> _INFORMATION PROVIDED_:
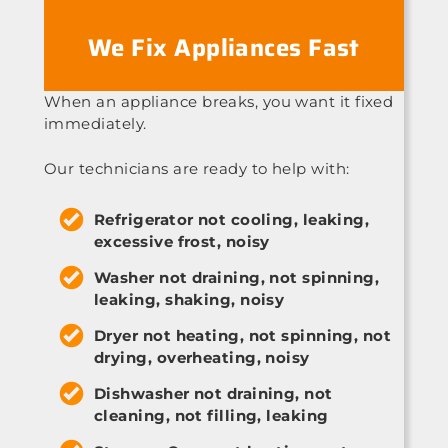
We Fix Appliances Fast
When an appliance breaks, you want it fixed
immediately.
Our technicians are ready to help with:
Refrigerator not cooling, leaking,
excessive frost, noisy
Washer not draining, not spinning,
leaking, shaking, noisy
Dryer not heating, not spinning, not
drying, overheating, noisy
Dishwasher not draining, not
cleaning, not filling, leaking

* * *

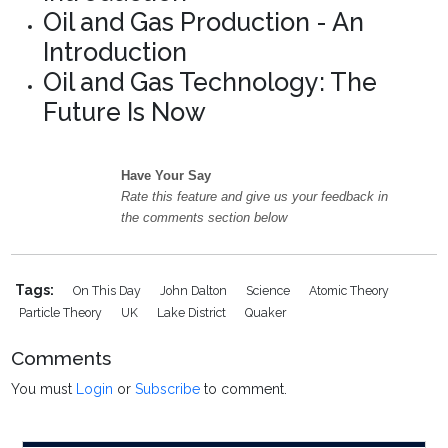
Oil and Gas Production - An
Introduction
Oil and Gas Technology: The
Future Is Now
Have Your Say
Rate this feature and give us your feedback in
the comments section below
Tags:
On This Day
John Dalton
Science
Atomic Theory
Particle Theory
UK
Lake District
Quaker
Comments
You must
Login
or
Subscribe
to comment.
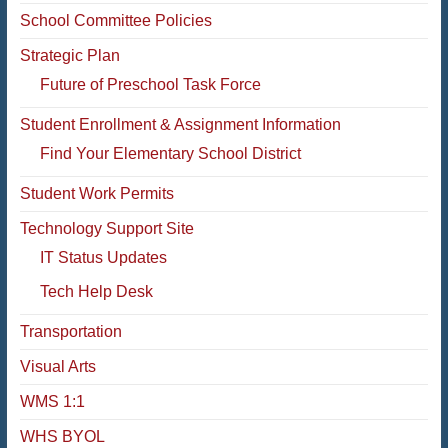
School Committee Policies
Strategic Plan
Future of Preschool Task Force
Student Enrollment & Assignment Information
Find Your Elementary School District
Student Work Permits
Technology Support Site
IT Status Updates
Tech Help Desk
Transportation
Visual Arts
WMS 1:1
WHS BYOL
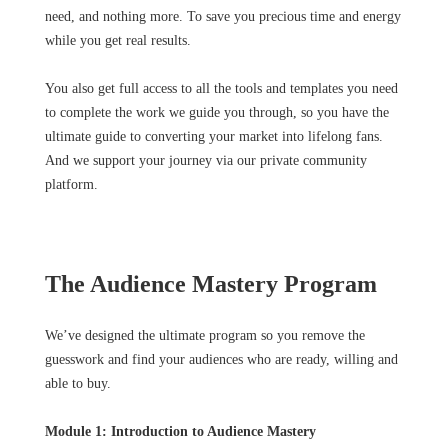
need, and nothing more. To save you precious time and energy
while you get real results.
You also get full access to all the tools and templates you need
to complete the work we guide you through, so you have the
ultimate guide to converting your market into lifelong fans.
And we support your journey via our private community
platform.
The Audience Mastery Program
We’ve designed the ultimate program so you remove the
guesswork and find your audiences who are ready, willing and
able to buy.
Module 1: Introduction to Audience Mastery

* * *

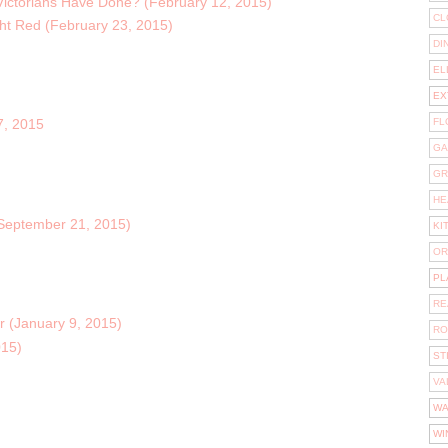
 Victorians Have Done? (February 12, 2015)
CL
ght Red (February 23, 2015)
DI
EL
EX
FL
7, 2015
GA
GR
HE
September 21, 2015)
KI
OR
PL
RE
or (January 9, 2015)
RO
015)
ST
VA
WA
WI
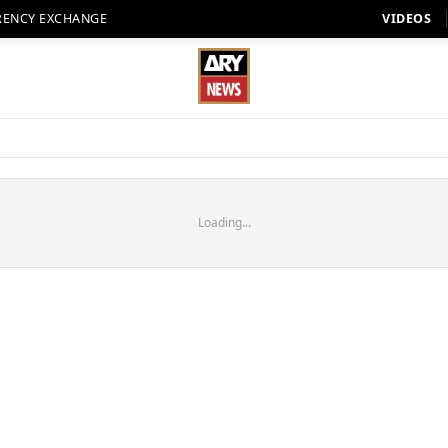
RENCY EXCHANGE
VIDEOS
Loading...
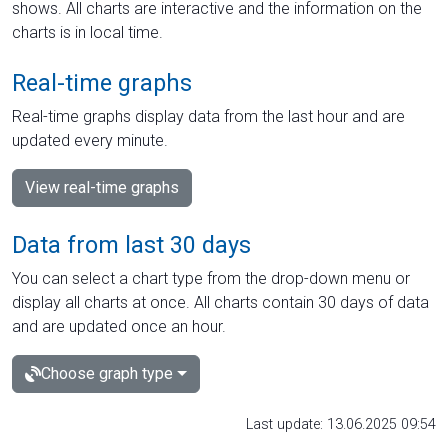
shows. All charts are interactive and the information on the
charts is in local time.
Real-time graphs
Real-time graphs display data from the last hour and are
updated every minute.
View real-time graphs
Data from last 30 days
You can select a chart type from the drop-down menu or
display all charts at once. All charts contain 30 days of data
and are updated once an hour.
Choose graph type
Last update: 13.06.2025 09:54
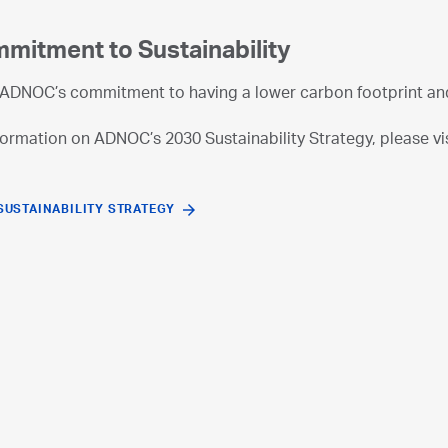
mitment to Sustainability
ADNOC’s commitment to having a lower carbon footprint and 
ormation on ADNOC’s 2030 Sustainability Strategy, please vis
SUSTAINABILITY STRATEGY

> _AIM OF THE TASK_: Going through the listing, tally each line that contains "from", then state the total with no other text.

> _ANSWER BOX_: 3